The actions of the American Federation of Musicians in California hit a sour note with seven nonmember musicians who were blacklisted by the union. They have filed a lawsuit in federal court with the help of the National Right to Work Legal Defense Foundation.
Film Music Magazine has the story:
Filed in U.S. District Court for the Central District of California, the suit alleges that union officials conspired to blacklist musicians in retaliation for resigning from formal union membership. Union officials are accused of violating their “duty of fair representation” by refusing nonmember musicians access to a rehearsal hall, hindering their efforts to find employment, and enshrining certain discriminatory policies in contracts with several local symphonies.
Under the Foundation-won Supreme Court precedent Communication Workers v. Beck, workers have the right to resign from formal, full dues-paying union membership. Because California has no Right to Work law making dues payment strictly voluntary, employees in a union-controlled bargaining unit can still be obligated to pay certain dues for union activities related to collective bargaining. However, employees who exercise their right to resign from formal union membership cannot be discriminated against by union officials or employers. The lawsuit contends that every plaintiff musician has met its forced-dues obligation to the union’s local affiliates.
The Foundation, in a press release describing the lawsuit, described the specific allegations claimed by the musicians:
* “AFM union employees attempted to blacklist dissenters who resigned their union membership by informing prospective employers that they were “not in good standing” and therefore ineligible for work. As a result, several orchestras and producers declined to hire nonunion musicians.”
* “AFM union officials included a discriminatory clause in contracts with local orchestras explicitly forbidding the employment of nonunion workers.”
* “Union officials from one local also prevented nonunion employees from accessing a rehearsal hall used by several employers.”
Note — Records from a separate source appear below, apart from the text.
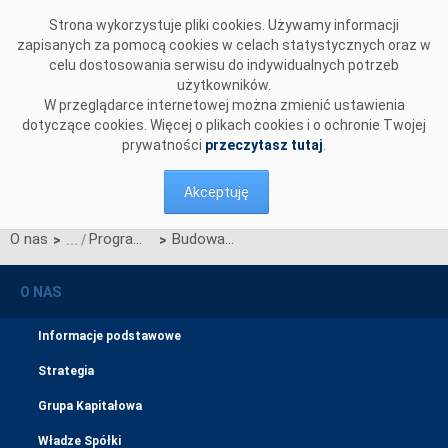
Przejdź do komentarzy
Strona wykorzystuje pliki cookies. Używamy informacji
zapisanych za pomocą cookies w celach statystycznych oraz w
celu dostosowania serwisu do indywidualnych potrzeb
użytkowników.
W przeglądarce internetowej można zmienić ustawienia
dotyczące cookies. Więcej o plikach cookies i o ochronie Twojej
prywatności
przeczytasz tutaj
.
Akceptuję
O nas
Program operacyjny Infrastruktura i Środowisko 2014-2020
Budowa linii Jasiniec-Grudziądz Węgrowo-Pelplin-Gdańsk Przyjaźń wraz z budową/rozbudową stacji w tym ciągu liniowym
>
>
O NAS
Informacje podstawowe
Strategia
Grupa Kapitałowa
Władze Spółki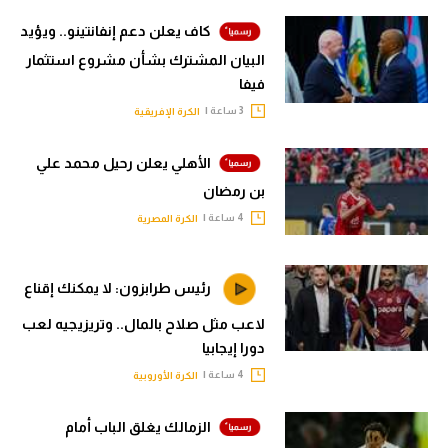
كاف يعلن دعم إنفانتينو.. ويؤيد
البيان المشترك بشأن مشروع استثمار
فيفا
3 ساعة |
الكرة الإفريقية
الأهلي يعلن رحيل محمد علي
بن رمضان
4 ساعة |
الكرة المصرية
رئيس طرابزون: لا يمكنك إقناع
لاعب مثل صلاح بالمال.. وتريزيجيه لعب
دورا إيجابيا
4 ساعة |
الكرة الأوروبية
الزمالك يغلق الباب أمام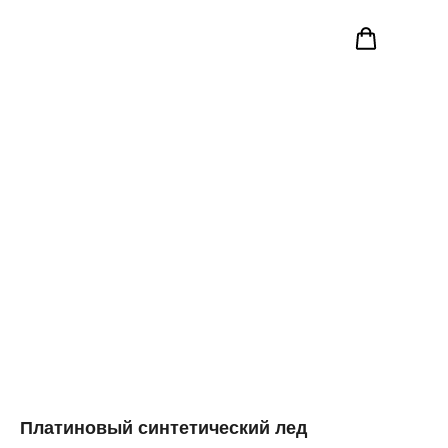
Платиновый синтетический лед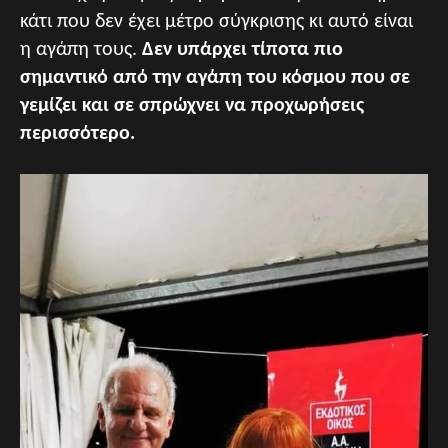
κάτι που δεν έχει μέτρο σύγκρισης κι αυτό είναι
η αγάπη τους.
Δεν υπάρχει τίποτα πιο
σημαντικό από την αγάπη του κόσμου που σε
γεμίζει και σε σπρώχνει να προχωρήσεις
περισσότερο.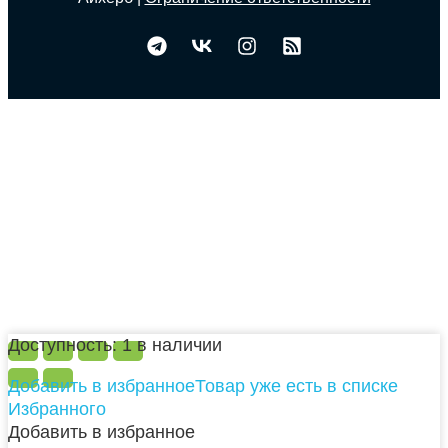
Доступность:
1 в наличии
Добавить в избранное
Товар уже есть в списке
Избранного
Добавить в избранное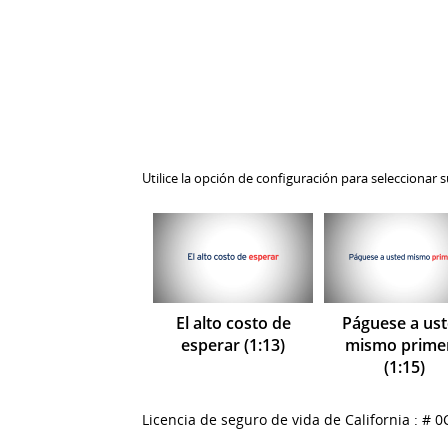
Utilice la opción de configuración para seleccionar 
El alto costo de
Páguese a us
esperar (1:13)
mismo prime
(1:15)
Licencia de seguro de vida de California : # 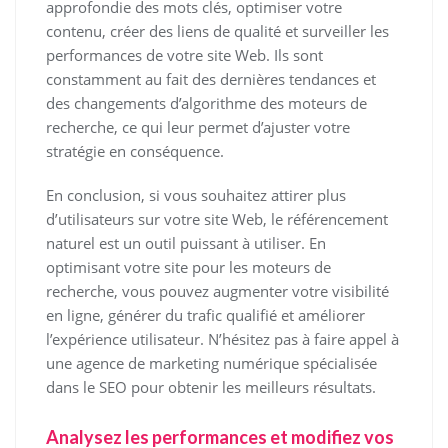
approfondie des mots clés, optimiser votre
contenu, créer des liens de qualité et surveiller les
performances de votre site Web. Ils sont
constamment au fait des dernières tendances et
des changements d’algorithme des moteurs de
recherche, ce qui leur permet d’ajuster votre
stratégie en conséquence.
En conclusion, si vous souhaitez attirer plus
d’utilisateurs sur votre site Web, le référencement
naturel est un outil puissant à utiliser. En
optimisant votre site pour les moteurs de
recherche, vous pouvez augmenter votre visibilité
en ligne, générer du trafic qualifié et améliorer
l’expérience utilisateur. N’hésitez pas à faire appel à
une agence de marketing numérique spécialisée
dans le SEO pour obtenir les meilleurs résultats.
Analysez les performances et modifiez vos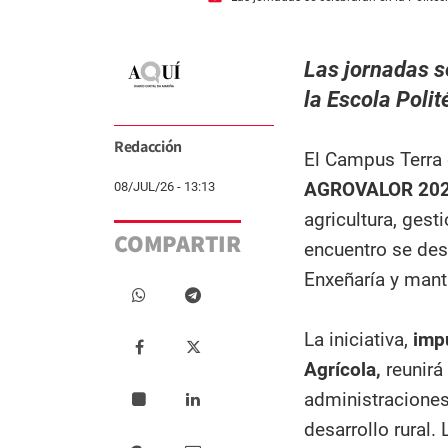
Las jornadas s
la Escola Poli
Redacción
El Campus Terra
AGROVALOR 20
08/JUL/26 - 13:13
agricultura, gest
COMPARTIR
encuentro se desa
Enxeñaría y manti
La iniciativa,
imp
Agrícola,
reunirá
administraciones
desarrollo rural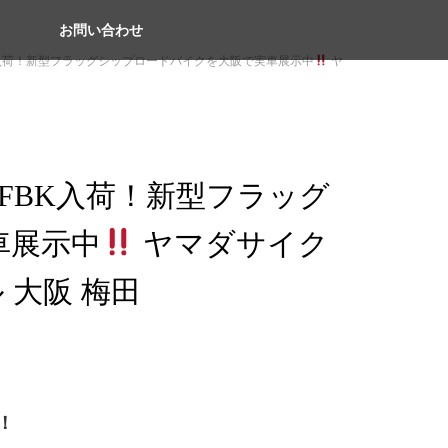
お問い合わせ
HFBK入荷！新型フラッグシップロードバイクを大阪で実車展示中
ヤ
2 HFBK入荷！新型フラッグ
車展示中
ヤマダサイク
 大阪 梅田
！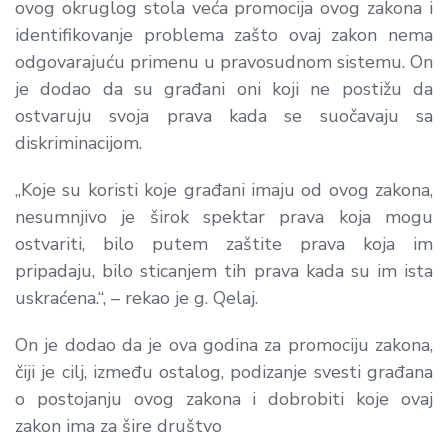
ovog okruglog stola veća promocija ovog zakona i
identifikovanje problema zašto ovaj zakon nema
odgovarajuću primenu u pravosudnom sistemu. On
je dodao da su građani oni koji ne postižu da
ostvaruju svoja prava kada se suočavaju sa
diskriminacijom.
„Koje su koristi koje građani imaju od ovog zakona,
nesumnjivo je širok spektar prava koja mogu
ostvariti, bilo putem zaštite prava koja im
pripadaju, bilo sticanjem tih prava kada su im ista
uskraćena.“, – rekao je g. Qelaj.
On je dodao da je ova godina za promociju zakona,
čiji je cilj, između ostalog, podizanje svesti građana
o postojanju ovog zakona i dobrobiti koje ovaj
zakon ima za šire društvo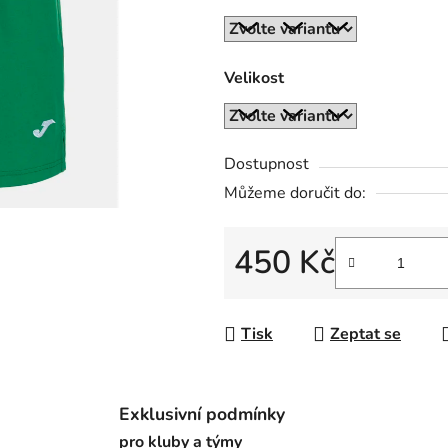
z
5
hvězdiček.
Velikost
Dostupnost
Můžeme doručit do:
450 Kč
Měrná cena:
Tisk
Zeptat se
Exklusivní podmínky
pro kluby a týmy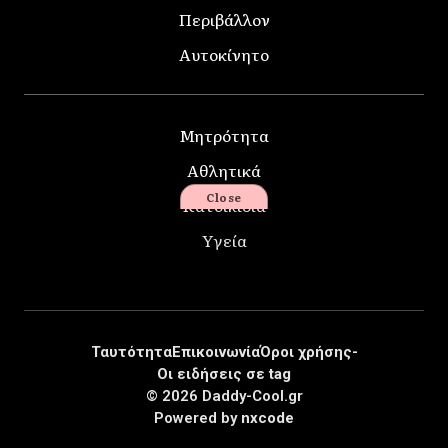
Περιβάλλον
Αυτοκίνητο
Μητρότητα
Αθλητικά
Close
Κατοικίδια
Υγεία
Ταυτότητα
Επικοινωνία
Όροι χρήσης-
Οι ειδήσεις σε tag
© 2026 Daddy-Cool.gr
Powered by
nxcode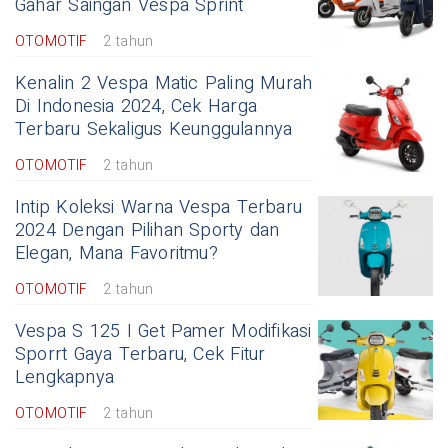
Gahar Saingan Vespa Sprint
OTOMOTIF
2 tahun
Kenalin 2 Vespa Matic Paling Murah
Di Indonesia 2024, Cek Harga
Terbaru Sekaligus Keunggulannya
OTOMOTIF
2 tahun
Intip Koleksi Warna Vespa Terbaru
2024 Dengan Pilihan Sporty dan
Elegan, Mana Favoritmu?
OTOMOTIF
2 tahun
Vespa S 125 I Get Pamer Modifikasi
Sporrt Gaya Terbaru, Cek Fitur
Lengkapnya
OTOMOTIF
2 tahun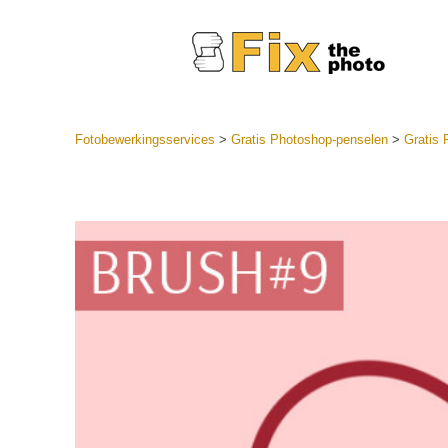
Fotobewerkingsservices
>
Gratis Photoshop-penselen
>
Gratis 
Lightroom
LR-vooraf
Portr
collecties
Voorinste
aanbiedin
Mobiele v
Trouwf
Foundation attorneys are seeking financial restitution for the plaintiffs as well as a court injunction preventing future discriminatory practices.
“Ugly union discrimination and intimidation of this nature is a widespread practice in the entertainment industry,” said Stefan Gleason, vice president of the National Right to Work Foundation. “We expect the union will face a substantial and embarrassing defeat as a result of this lawsuit.”